IT’S that time of year again. The sun is starting to warm enough to expose some bare skin, beaches are slowly becoming populated by more than dog walkers, while rural roads are becoming practically impassable as cyclists in their skintight gear ride four in a row.
It is, of course, the start of the tourist season again.
While I appreciate that this is, on the whole, a good thing for the communities that we live in, it is with some trepidation that some of us hand over the mantle of those beautiful beaches, rugged landscapes and city streets to the hoards of holidaymakers that are about to descend over the coming months.
The usual errand sprint around town becomes painfully slow as aimless, map-wielding crowds block my race pace, that is if I manage to find somewhere to park in the first place.
Even if I can zip past them, the touts will be out in force with all those designer knock-offs that last about two minutes and will probably get seized in customs on the unsuspecting tourist’s return journey.

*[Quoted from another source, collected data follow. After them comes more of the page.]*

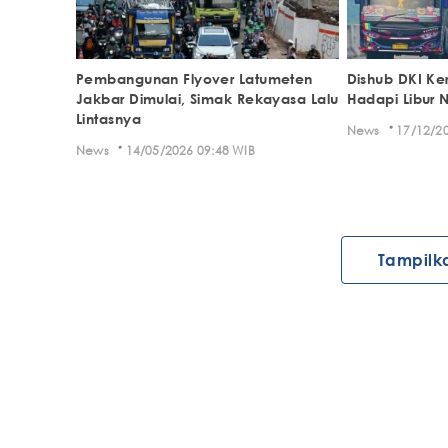
Pembangunan Flyover Latumeten
Dishub DKI Ke
Jakbar Dimulai, Simak Rekayasa Lalu
Hadapi Libur 
Lintasnya
·
News
17/12/20
·
News
14/05/2026 09:48 WIB
Tampilk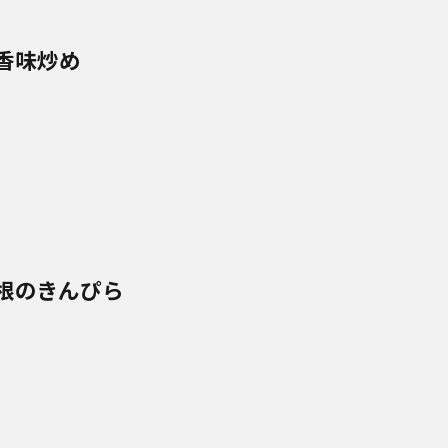
香味炒め
根のきんぴら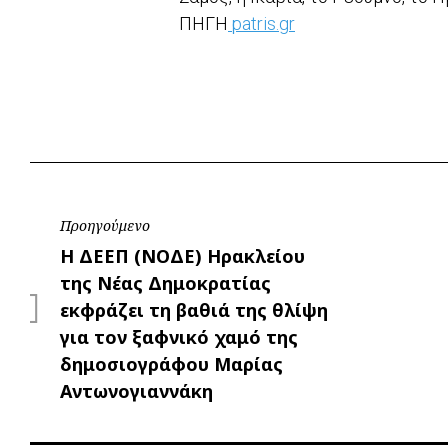
ΠΗΓΗ
patris.gr
Πλοήγηση
Προηγούμενο
Προηγούμενο
Η ΔΕΕΠ (ΝΟΔΕ) Ηρακλείου
άρθρων
της Νέας Δημοκρατίας
εκφράζει τη βαθιά της θλίψη
για τον ξαφνικό χαμό της
δημοσιογράφου Μαρίας
Αντωνογιαννάκη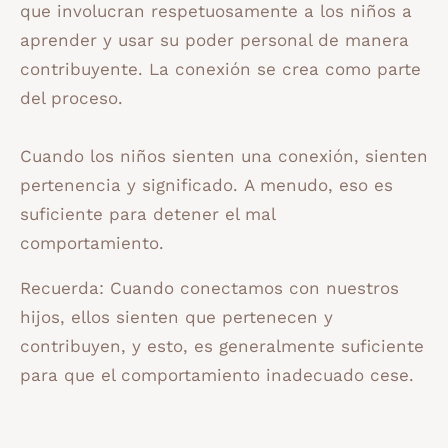
que involucran respetuosamente a los niños a
aprender y usar su poder personal de manera
contribuyente. La conexión se crea como parte
del proceso.
Cuando los niños sienten una conexión, sienten
pertenencia y significado. A menudo, eso es
suficiente para detener el mal
comportamiento.
Recuerda: Cuando conectamos con nuestros
hijos, ellos sienten que pertenecen y
contribuyen, y esto, es generalmente suficiente
para que el comportamiento inadecuado cese.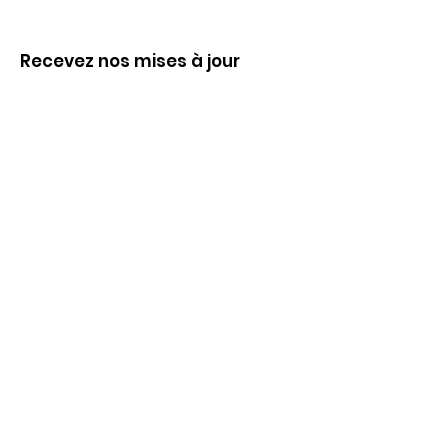
Recevez nos mises à jour
Inscrivez-vous ci-dessous pour recevoir
notre infolettre Corpuscule !
S'inscrire
Haut de page
Liens utiles
À propos
Partenaires financiers
Activités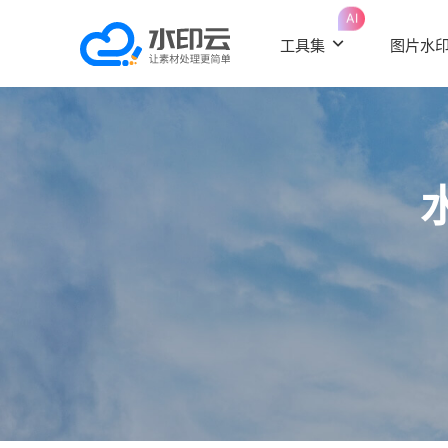
AI
工具集
图片水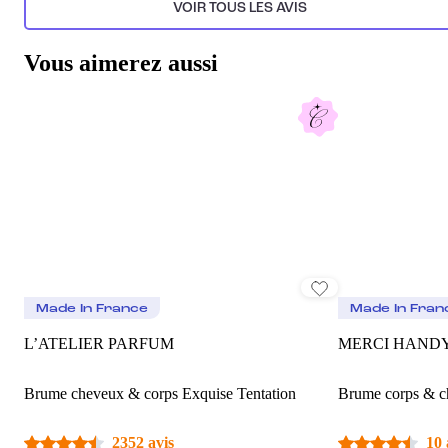
VOIR TOUS LES AVIS
Généré par l’IA à partir du texte des commentaires clients.
Vous aimerez aussi
Made In France
Made In Fran
L’ATELIER PARFUM
MERCI HAND
Brume cheveux & corps Exquise Tentation
Brume corps & 
2352 avis
10 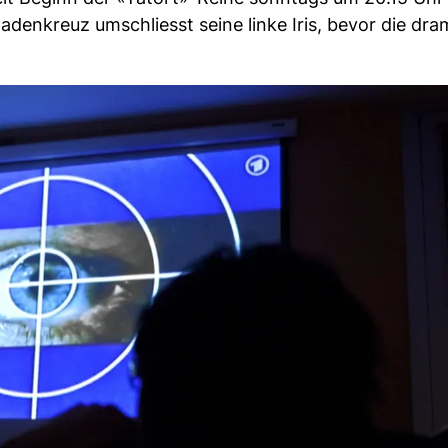
adenkreuz umschliesst seine linke Iris, bevor die dra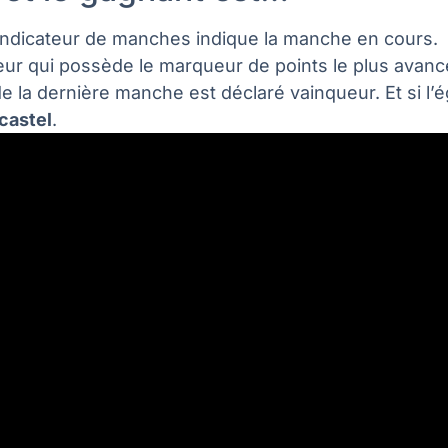
’indicateur de manches indique la manche en cours.
eur qui possède le marqueur de points le plus avancé 
e la dernière manche est déclaré vainqueur. Et si l’é
castel
.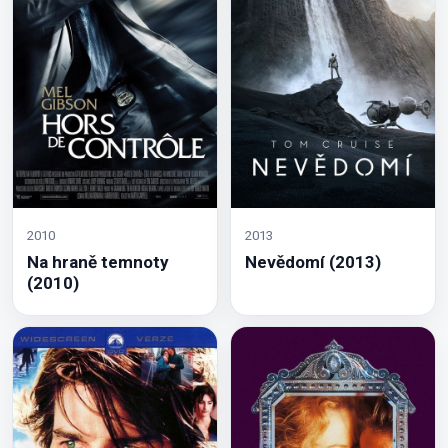
2010
2013
Na hraně temnoty
Nevědomí (2013)
(2010)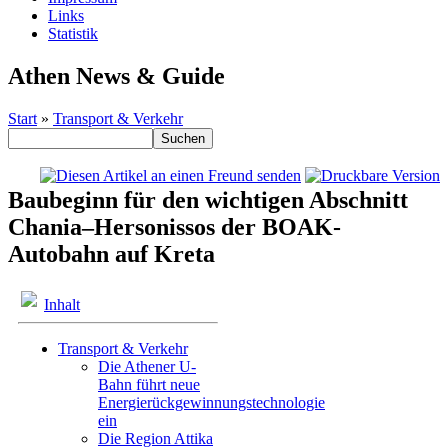
Links
Statistik
Athen News & Guide
Start
»
Transport & Verkehr
Baubeginn für den wichtigen Abschnitt
Chania–Hersonissos der BOAK-
Autobahn auf Kreta
Inhalt
Transport & Verkehr
Die Athener U-
Bahn führt neue
Energierückgewinnungstechnologie
ein
Die Region Attika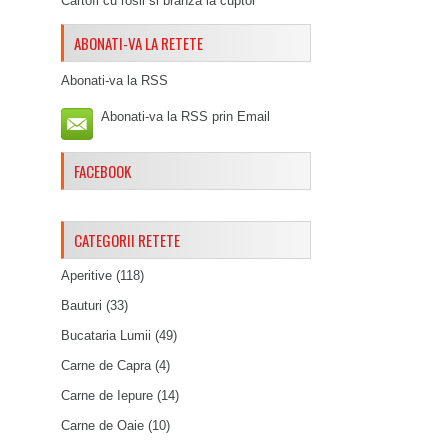
Cartofi cu rosii si branza la cuptor
ABONATI-VA LA RETETE
Abonati-va la RSS
Abonati-va la RSS prin Email
FACEBOOK
CATEGORII RETETE
Aperitive
(118)
Bauturi
(33)
Bucataria Lumii
(49)
Carne de Capra
(4)
Carne de Iepure
(14)
Carne de Oaie
(10)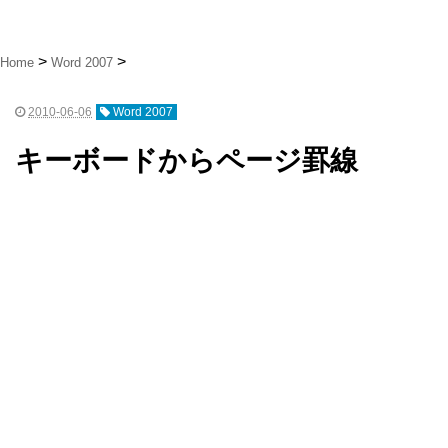
Home
Word 2007
2010-06-06
Word 2007
キーボードからページ罫線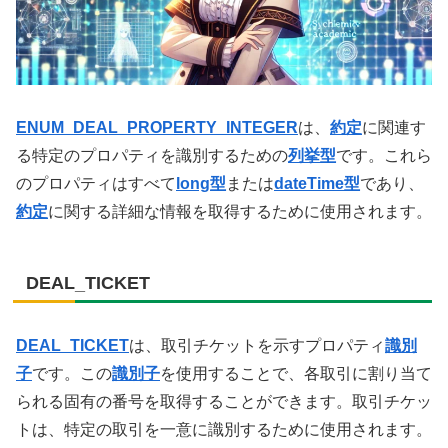
ENUM_DEAL_PROPERTY_INTEGER
は、
約定
に関連す
る特定のプロパティを識別するための
列挙型
です。これら
のプロパティはすべて
long型
または
dateTime型
であり、
約定
に関する詳細な情報を取得するために使用されます。
DEAL_TICKET
DEAL_TICKET
は、取引チケットを示すプロパティ
識別
子
です。この
識別子
を使用することで、各取引に割り当て
られる固有の番号を取得することができます。取引チケッ
トは、特定の取引を一意に識別するために使用されます。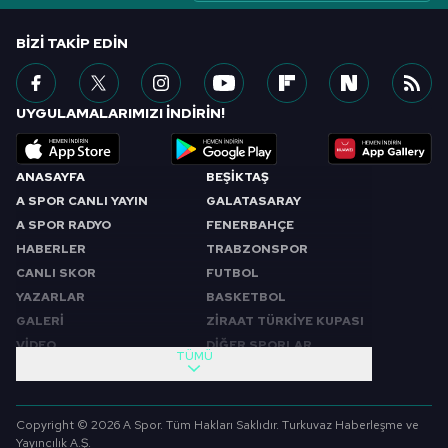
BIZI TAKIP EDIN
UYGULAMALARIMIZI İNDİRİN!
ANASAYFA
BEŞİKTAŞ
A SPOR CANLI YAYIN
GALATASARAY
A SPOR RADYO
FENERBAHÇE
HABERLER
TRABZONSPOR
CANLI SKOR
FUTBOL
YAZARLAR
BASKETBOL
GALERİ
ZİRAAT TÜRKİYE KUPASI
VİDEO
DİĞER SPORLAR
TÜMÜ
PROGRAMLAR
VIDEO
SABAH SPORU
FUTBOL
Copyright © 2026 A Spor. Tüm Hakları Saklıdır. Turkuvaz Haberleşme ve
SPOR GÜNDEMİ
BASKETBOL
Yayıncılık A.Ş.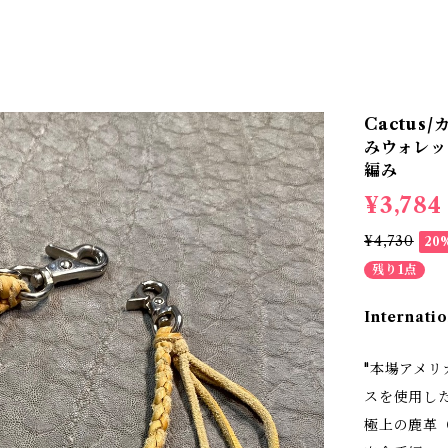
Cactu
みウォレッ
編み
¥3,784
¥4,730
20
残り1点
Internatio
"本場アメ
スを使用し
極上の鹿革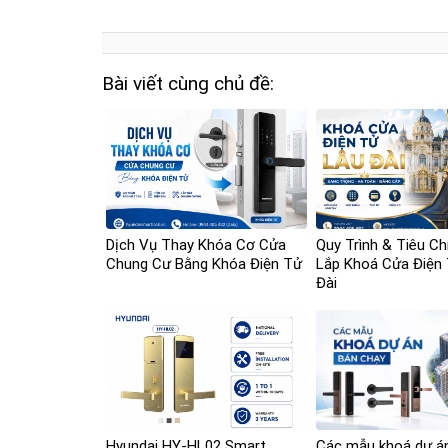
Bài viết cùng chủ đề:
Dịch Vụ Thay Khóa Cơ Cửa
Quy Trình & Tiêu Ch
Chung Cư Bằng Khóa Điện Tử
Lắp Khoá Cửa Điện
Đài
Hyundai HY-HL02 Smart
Các mẫu khoá dự á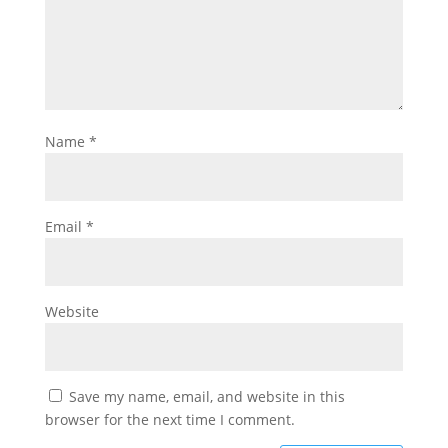
Name
*
Email
*
Website
Save my name, email, and website in this
browser for the next time I comment.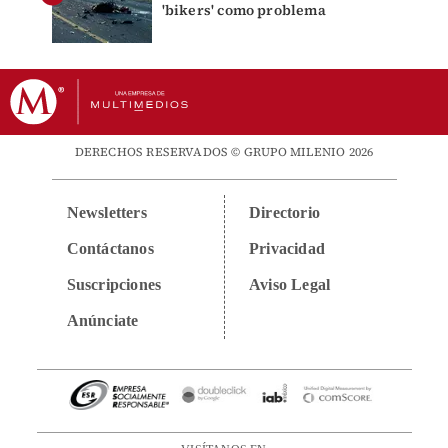
'bikers' como problema
DERECHOS RESERVADOS © GRUPO MILENIO 2026
Newsletters
Directorio
Contáctanos
Privacidad
Suscripciones
Aviso Legal
Anúnciate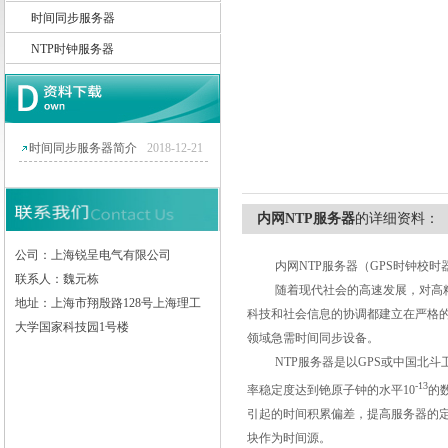
时间同步服务器
NTP时钟服务器
上海锐呈电气有限公司
时间同步服务器简介
2018-12-21
内网NTP服务器
的详细资料：
公司：上海锐呈电气有限公司
内网
NTP
服务器（
GPS
时钟校时
联系人：魏元栋
随着现代社会的高速发展，对高
地址：上海市翔殷路128号上海理工
科技和社会信息的协调都建立在严格
大学国家科技园1号楼
领域急需时间同步设备。
NTP
服务器是以
GPS
或中国北斗
-13
率稳定度达到铯原子钟的水平
10
的
引起的时间积累偏差，提高服务器的
块作为时间源。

Then there are those chirpy restaurant people who attempt to persuade you to eat or drink in their establish-ment, practically blocking your path and mistaking lewd comments for an appropriate marketing campaign.
Sadly, none of us need a crystal ball to foretell the summer’s newspaper head-lines; more balconing death falls, more destruction of property by the drunken and disorderly and Magaluf becomes officially reclassified as a zoo.
It’s enough to make you nostalgic for ‘las calmas de enero’ (a meteorological expression but seems fitting in this context, too). The calm before the storm.
Of course, you can’t judge all tourists by the same yard-stick, many are delightful – in fact, most of my friends and family spend their holidays on these southern shores.
Tourism accounted for nearly 11 per cent of Spain’s economic output in 2012, a figure which rises dramatically in the coastal and island regions, and provides more than 900,000 jobs.
In 2013 Spain had 60.6 million international visitors and hoteliers are reporting good bookings for 2014.
So it might be worth taking the opportunity now, while there is still time and a quiet spot on the beach, to enjoy the best of what our adopted home country has to offer.
Enjoy those quiet walks in the hills, get a same day reservation at your favourite restaurant and go see a concert or other performance. Do it soon – before the circus comes to town again.